異物は、基本的に消化ができないので、大きさや形状によっては、胃内にずっと留まってしまったり、腸へ移動すると腸閉塞を起こし、最悪命を落とすという危険性があるのです。

では、誤飲をしてしまった場合、何を目安に動物病院へ連れていけば良いのでしょうか?
答えは簡単。


誤飲したのであれば、それが何であっても直ちに動物病院へご相談下さい!


胃内にものが入ると、早ければ30分も経たないうちに小腸へと流れていきます。
つまり、時間との戦いなのです。

胃内に異物がある状態と、小腸に異物がある状態では、出来る処置も予後も全く違ってきます!


☆胃内の異物

異物の種類にもよりますが、催吐処置(お薬を使って吐かせる処置)を行うことが出来ます。
誤飲のうち、50%以上はこの処置で吐いてくれます。

催吐処置をしても吐かない場合、胃内に異物が残っているならば、内視鏡(胃カメラ)を使用しての異物除去が出来ることがあります(全身麻酔は必要)。



☆小腸内の異物

基本的に、吐かせたり内視鏡を用いて除去することは出来ません。
うまく小腸内を通過してくれればうんちと共に排出されますが、通過できなければ腸閉塞を起こし、開腹手術が必要となります。
もちろん様々なリスクが生じるため、命を落とす事も考えられます。


「誤飲をした」もしくは「誤飲をしたかもしれない」場合は、とにかく出来る限り迅速に動物病院へ連絡をし、獣医師の指示を仰ぐようにして下さい。

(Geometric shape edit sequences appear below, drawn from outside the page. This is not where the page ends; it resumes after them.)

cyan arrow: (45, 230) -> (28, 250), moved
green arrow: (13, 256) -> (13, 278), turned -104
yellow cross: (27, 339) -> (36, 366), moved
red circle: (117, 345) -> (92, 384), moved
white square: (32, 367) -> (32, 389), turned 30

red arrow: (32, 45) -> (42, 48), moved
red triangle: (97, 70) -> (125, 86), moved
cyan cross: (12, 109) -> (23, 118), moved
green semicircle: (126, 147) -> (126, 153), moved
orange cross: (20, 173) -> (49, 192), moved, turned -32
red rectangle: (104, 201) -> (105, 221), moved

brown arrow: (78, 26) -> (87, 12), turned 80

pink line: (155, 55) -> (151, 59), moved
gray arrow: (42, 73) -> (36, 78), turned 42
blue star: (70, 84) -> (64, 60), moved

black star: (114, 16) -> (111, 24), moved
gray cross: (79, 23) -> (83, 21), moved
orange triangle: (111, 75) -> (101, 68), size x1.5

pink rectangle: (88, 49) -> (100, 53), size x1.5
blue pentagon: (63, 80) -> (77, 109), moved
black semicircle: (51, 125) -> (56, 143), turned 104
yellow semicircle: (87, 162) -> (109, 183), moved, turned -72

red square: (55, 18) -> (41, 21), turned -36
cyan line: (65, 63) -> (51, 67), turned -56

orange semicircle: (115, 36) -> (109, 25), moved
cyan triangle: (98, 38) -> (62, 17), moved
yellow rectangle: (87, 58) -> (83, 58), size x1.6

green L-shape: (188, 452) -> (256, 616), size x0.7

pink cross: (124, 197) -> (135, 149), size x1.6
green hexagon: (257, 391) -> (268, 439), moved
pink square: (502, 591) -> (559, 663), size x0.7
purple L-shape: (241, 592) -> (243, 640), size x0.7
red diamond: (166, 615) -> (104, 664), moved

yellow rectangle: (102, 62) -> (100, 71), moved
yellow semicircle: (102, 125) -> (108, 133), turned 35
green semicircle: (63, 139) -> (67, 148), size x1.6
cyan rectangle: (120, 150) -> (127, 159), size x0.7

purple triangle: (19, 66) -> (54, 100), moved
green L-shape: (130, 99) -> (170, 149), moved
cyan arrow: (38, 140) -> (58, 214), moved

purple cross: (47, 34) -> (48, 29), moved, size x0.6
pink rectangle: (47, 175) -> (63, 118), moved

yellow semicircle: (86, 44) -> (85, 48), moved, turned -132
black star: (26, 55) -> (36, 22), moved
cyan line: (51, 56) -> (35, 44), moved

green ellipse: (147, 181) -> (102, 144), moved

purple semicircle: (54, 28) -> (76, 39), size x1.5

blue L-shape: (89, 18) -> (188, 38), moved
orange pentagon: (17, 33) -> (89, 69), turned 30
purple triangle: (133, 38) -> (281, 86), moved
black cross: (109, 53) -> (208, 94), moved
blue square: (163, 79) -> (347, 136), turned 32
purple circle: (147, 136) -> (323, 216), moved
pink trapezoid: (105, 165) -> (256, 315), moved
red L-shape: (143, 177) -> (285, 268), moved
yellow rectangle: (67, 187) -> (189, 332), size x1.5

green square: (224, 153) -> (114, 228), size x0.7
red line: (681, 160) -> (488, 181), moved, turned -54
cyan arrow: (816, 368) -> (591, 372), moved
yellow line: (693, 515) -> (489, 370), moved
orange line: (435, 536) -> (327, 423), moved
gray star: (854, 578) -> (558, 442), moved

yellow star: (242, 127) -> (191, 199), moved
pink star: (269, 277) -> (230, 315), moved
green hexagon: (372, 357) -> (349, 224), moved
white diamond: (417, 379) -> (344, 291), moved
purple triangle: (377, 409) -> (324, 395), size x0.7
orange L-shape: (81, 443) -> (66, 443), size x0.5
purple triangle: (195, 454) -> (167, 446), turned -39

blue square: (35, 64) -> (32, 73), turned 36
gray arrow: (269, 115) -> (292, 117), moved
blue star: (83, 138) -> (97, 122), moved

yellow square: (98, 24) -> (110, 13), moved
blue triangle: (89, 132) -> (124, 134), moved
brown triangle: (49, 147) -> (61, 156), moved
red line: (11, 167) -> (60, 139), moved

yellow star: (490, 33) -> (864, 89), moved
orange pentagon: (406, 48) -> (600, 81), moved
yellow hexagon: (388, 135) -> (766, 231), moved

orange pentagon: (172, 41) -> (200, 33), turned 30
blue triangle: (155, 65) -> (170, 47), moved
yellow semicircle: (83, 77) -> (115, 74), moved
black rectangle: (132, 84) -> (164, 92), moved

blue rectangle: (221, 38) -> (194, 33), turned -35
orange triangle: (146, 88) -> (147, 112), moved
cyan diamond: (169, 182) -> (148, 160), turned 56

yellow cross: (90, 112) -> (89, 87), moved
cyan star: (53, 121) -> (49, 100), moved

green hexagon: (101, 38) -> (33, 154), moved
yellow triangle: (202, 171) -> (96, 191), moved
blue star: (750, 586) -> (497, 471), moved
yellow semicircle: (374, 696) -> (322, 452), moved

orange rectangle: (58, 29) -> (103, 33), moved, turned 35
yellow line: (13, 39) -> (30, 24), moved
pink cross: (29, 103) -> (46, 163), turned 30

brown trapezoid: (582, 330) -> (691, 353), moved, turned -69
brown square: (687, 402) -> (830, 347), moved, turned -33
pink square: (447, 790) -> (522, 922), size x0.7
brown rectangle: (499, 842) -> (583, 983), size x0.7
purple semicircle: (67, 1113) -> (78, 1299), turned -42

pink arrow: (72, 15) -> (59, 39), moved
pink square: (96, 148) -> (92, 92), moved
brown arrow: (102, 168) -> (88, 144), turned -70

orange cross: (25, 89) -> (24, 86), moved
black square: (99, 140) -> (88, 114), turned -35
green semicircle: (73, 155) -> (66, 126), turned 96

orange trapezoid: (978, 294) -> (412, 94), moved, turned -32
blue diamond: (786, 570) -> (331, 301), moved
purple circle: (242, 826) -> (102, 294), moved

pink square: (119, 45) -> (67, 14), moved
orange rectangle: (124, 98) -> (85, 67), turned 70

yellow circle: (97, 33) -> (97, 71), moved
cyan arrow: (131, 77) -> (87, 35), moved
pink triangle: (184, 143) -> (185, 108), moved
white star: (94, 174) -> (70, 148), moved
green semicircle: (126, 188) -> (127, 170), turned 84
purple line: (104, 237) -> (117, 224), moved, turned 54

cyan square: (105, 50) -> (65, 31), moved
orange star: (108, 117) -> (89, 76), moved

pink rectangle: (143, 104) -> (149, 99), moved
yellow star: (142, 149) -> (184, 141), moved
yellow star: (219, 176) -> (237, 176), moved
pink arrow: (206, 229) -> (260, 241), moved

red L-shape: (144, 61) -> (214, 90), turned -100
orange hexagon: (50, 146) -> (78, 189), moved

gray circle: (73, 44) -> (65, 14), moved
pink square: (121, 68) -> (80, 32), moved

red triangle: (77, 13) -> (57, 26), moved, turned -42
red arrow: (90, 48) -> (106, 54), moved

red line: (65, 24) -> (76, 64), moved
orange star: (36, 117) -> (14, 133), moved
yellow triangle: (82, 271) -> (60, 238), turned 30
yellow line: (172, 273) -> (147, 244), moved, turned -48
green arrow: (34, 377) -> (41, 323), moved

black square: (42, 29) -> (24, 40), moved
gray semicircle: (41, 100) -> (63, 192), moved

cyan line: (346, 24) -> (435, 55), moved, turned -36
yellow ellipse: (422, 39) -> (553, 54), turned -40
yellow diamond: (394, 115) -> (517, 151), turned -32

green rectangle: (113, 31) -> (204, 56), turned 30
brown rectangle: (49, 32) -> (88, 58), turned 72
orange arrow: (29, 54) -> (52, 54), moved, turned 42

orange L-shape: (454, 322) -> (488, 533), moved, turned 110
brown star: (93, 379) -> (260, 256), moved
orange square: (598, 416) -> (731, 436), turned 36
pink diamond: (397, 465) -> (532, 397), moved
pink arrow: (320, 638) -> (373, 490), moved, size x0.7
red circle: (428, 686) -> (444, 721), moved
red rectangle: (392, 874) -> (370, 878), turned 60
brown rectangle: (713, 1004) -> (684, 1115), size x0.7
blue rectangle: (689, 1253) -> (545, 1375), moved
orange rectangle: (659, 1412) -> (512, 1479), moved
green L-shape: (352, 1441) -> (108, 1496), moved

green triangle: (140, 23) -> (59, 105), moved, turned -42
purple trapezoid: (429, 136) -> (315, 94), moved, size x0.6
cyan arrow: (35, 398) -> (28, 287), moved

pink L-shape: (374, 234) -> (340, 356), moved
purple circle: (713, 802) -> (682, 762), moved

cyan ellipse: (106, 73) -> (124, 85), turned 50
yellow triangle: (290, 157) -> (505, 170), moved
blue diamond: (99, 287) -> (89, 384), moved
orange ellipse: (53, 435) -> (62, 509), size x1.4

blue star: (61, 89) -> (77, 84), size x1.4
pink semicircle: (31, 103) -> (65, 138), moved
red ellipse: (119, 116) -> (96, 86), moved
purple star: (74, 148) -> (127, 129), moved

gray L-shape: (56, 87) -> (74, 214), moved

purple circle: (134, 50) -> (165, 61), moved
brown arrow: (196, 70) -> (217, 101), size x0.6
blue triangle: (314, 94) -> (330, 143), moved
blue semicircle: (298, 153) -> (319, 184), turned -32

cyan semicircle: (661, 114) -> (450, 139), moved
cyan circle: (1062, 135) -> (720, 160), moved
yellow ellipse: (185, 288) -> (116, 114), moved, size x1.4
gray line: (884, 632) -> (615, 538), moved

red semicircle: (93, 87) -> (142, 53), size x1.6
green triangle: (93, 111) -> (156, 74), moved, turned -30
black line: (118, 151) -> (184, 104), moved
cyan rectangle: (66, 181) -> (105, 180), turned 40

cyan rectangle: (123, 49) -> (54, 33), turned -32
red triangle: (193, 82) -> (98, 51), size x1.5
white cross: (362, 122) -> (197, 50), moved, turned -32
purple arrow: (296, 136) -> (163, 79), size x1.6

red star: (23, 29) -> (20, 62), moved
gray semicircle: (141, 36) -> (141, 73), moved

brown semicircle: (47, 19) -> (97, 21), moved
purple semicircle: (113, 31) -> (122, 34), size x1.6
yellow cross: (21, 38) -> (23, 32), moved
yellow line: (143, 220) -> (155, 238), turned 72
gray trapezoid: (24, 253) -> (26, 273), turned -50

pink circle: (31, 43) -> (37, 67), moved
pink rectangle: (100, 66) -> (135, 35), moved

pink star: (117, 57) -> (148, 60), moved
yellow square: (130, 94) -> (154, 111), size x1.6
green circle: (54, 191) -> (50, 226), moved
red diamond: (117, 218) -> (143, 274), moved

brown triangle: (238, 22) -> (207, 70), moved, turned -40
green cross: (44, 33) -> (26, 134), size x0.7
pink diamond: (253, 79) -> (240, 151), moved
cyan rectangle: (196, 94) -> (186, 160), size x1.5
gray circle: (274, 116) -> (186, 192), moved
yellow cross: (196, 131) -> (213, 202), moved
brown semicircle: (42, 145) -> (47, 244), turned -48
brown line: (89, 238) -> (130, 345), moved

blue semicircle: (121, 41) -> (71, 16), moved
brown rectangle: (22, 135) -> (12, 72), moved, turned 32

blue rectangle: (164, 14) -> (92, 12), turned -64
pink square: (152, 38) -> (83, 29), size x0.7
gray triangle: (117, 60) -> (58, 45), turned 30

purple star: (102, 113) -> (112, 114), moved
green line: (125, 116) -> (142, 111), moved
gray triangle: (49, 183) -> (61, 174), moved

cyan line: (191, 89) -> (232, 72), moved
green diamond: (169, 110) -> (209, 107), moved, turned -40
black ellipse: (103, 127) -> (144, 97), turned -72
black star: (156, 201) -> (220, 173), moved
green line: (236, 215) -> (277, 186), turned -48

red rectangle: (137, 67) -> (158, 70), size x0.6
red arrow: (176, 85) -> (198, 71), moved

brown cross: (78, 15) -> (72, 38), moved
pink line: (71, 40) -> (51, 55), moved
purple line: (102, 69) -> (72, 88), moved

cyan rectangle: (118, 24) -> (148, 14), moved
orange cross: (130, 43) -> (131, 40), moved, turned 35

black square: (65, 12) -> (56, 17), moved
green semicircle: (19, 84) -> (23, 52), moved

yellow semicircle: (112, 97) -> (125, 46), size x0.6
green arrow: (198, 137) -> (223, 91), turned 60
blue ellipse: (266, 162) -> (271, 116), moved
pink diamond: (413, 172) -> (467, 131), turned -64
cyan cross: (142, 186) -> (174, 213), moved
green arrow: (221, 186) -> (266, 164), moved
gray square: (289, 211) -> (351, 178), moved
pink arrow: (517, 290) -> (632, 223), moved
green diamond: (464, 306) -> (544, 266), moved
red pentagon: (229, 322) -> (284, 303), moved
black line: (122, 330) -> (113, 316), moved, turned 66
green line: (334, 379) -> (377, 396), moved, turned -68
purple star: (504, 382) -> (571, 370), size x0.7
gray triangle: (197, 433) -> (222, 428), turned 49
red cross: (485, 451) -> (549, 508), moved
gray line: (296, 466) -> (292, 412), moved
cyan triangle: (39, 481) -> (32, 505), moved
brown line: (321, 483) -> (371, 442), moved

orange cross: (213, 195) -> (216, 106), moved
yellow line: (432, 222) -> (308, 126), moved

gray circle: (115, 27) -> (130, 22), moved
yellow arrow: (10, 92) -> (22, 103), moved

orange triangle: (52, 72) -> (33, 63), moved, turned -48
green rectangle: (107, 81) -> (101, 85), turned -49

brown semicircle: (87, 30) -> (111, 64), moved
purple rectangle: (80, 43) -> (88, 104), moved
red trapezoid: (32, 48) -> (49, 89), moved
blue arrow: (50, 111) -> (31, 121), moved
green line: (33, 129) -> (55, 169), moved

ちなみに、誤飲を繰り返す子というのは傾向的に、比較的食に貪欲であったり、好奇心旺盛な若い子に多く、しかも、何度も誤飲を繰り返します・・・

予防は、『口の届く範囲には何も置かない』
これに尽きます。

大型犬であれば、高いところでも簡単に届きますし、器用な子であれば棚や引き出しも開けてしまうかもしれません。
そのような子は、お留守番の時は、ケージやクレートに入れておく方が賢明でしょう(しつけの一環としても非常に重要です)


おうちの中だけではなく、お散歩中にも誤飲してしまうことがあります。
特に夜のお散歩は暗いので、飼い主さんも落ちているものに気づかない事が多いので危険です。

拾い食いをする癖のある子は、口輪をつけてのお散歩も必要になる事があります。
最近はこんな可愛い口輪もありますので、使ってみても良いのでは?


『誤飲』は、多くの場合予防出来るのです。

しっかりと対策を考えてあげてくださいね。